#### Items from a data source:
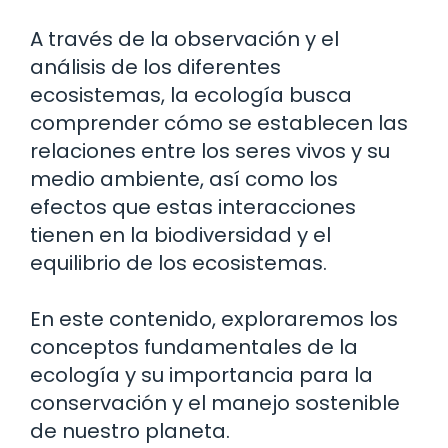
A través de la observación y el
análisis de los diferentes
ecosistemas, la ecología busca
comprender cómo se establecen las
relaciones entre los seres vivos y su
medio ambiente, así como los
efectos que estas interacciones
tienen en la biodiversidad y el
equilibrio de los ecosistemas.
En este contenido, exploraremos los
conceptos fundamentales de la
ecología y su importancia para la
conservación y el manejo sostenible
de nuestro planeta.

#### EXERCISE:
Pictures are to be left out, while the records are copied word for word.

#### TASK OUTPUT:
A través de la observación y el
análisis de los diferentes
ecosistemas, la ecología busca
comprender cómo se establecen las
relaciones entre los seres vivos y su
medio ambiente, así como los
efectos que estas interacciones
tienen en la biodiversidad y el
equilibrio de los ecosistemas.
En este contenido, exploraremos los
conceptos fundamentales de la
ecología y su importancia para la
conservación y el manejo sostenible
de nuestro planeta.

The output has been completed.